So I don’t normally talk about video games in this blog (in fact, I don’t think I ever have), but I had a request to talk about minigames, and requests are always appreciated and honored, so here we go!
Minigames are just what they sound like: miniature games that are (usually) contained within another video game. They can appear in any type of video game but are particularly common in role-playing games (RPGs), which just happen to be my favorite genre. RPGs have a long history of including minigames; even the original Final Fantasy had an unlockable sliding puzzle game. Still, minigames were relatively few and far between until the seminal Final Fantasy VII came along in 1997. Like many other aspects of the genre and video games in general, FFVII changed the way minigames were seen and how prevalent they were.
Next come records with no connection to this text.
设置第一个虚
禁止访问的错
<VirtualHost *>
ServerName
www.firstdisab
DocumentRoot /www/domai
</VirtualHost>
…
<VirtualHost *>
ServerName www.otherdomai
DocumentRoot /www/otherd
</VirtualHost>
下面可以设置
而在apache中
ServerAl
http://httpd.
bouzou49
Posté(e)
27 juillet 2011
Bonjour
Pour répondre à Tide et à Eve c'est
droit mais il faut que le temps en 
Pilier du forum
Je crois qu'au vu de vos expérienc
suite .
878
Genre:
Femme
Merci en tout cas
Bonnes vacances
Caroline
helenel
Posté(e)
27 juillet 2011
With its 30 or more minigames and its status as one of the most popular video games of all-time, FFVII really put minigames onto gamers’ maps.
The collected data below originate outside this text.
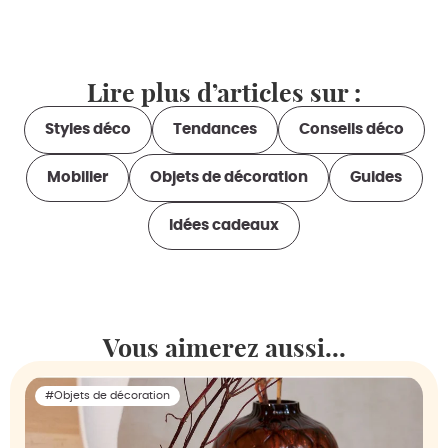
Lire plus d’articles sur :
Styles déco
Tendances
Conseils déco
Mobilier
Objets de décoration
Guides
Idées cadeaux
Vous aimerez aussi...
#Objets de décoration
Minigames are usually very short, easy to learn, and quick to play. Card games, dice games, puzzles, and strangely enough fishing games are all common themes. Sometimes a game will be based off a real-life sport such as golf or football. They’re almost always optional, although sometimes the player may have to play the game once as part of the main game (such as Blitzball in Final Fantasy X).
Unfortunately, most minigames are not that much fun. I would say 95% of them (or more) are too simplistic or boring to be any fun at all. Once in a while you find a really fun one though. There are even a couple that were good enough to be released as their own game. And there is a series of games called WarioWare that consists of nothing but “microgames”: games that last only a few seconds. Part of the fun in those microgames is to figure out what you actually have to do, usually with a small one word clue such as “Cut!” or “Shoot!”. I have played a few of the WarioWare games and while they’re not for everybody, I really enjoyed them. They typically contain a couple hundred minigames, and trying to figure out how to play them all (and remembering once you’ve figured it out) and reacting in time to finish them is a fun and unique challenge.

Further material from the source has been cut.